◆ **WORK ITEM**
Only the lines from the one with "Authors South" through the last line of the data below are to be duplicated, exactly and without pictures.

◆ **MATERIAL SHOWN**
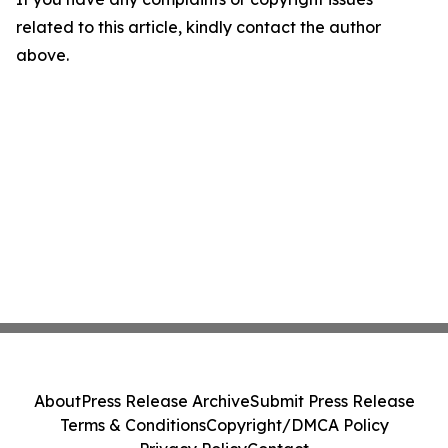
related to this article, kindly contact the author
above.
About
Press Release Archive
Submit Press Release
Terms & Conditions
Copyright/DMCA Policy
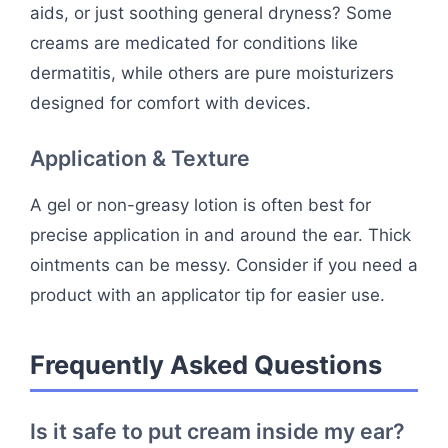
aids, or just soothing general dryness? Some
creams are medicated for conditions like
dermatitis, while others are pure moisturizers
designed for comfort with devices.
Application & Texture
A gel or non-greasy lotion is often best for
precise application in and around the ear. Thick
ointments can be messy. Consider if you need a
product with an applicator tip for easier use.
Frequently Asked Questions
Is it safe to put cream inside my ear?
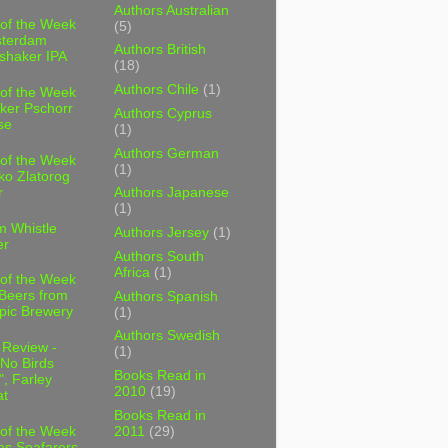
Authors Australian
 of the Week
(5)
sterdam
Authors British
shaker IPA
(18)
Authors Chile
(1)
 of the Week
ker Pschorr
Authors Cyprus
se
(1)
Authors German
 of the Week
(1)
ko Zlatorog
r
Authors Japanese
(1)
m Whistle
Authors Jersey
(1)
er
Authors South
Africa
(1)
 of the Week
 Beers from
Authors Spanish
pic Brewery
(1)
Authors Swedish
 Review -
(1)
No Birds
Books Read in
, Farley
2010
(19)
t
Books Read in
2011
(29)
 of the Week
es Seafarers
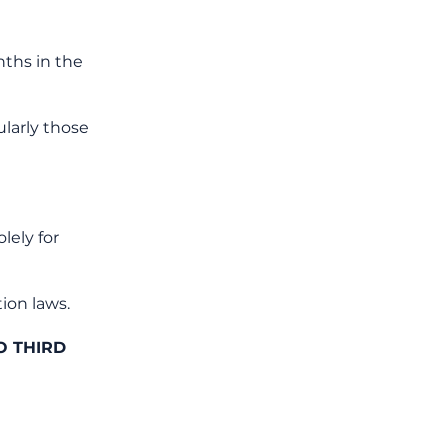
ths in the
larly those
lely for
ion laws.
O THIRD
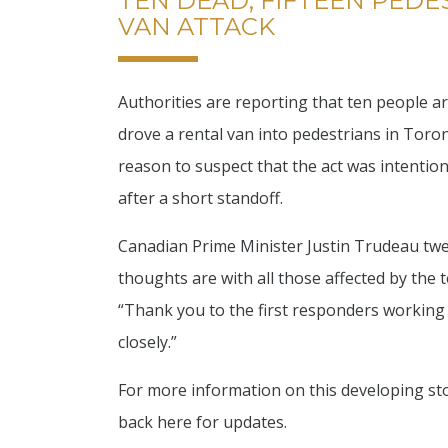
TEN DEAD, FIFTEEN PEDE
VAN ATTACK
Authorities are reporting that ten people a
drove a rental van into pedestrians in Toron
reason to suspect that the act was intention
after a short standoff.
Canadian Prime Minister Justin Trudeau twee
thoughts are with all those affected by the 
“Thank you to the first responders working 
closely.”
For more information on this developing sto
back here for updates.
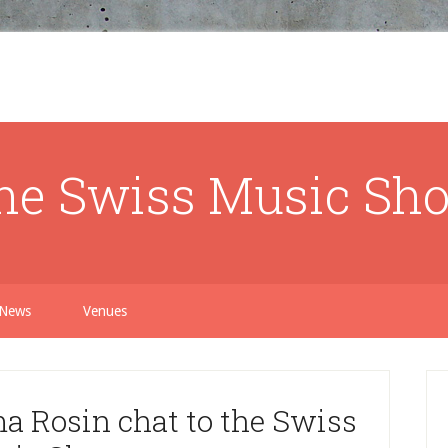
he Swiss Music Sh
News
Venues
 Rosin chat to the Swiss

◆ **EXERCISE SOLUTION**
Authors South
Africa
(1)
 of the Week
 Beers from
Authors Spanish
pic Brewery
(1)
Authors Swedish
 Review -
(1)
No Birds
Books Read in
, Farley
2010
(19)
t
Books Read in
2011
(29)
 of the Week
es Seafarers
ths in the
larly those
lely for
ion laws.
O THIRD
TEN DEAD, FIFTEEN PEDE
VAN ATTACK
Authorities are reporting that ten people a
drove a rental van into pedestrians in Toron
reason to suspect that the act was intention
after a short standoff.
Canadian Prime Minister Justin Trudeau twee
thoughts are with all those affected by the 
“Thank you to the first responders working 
closely.”
For more information on this developing sto
back here for updates.
he Swiss Music Sh
News
Venues
 Rosin chat to the Swiss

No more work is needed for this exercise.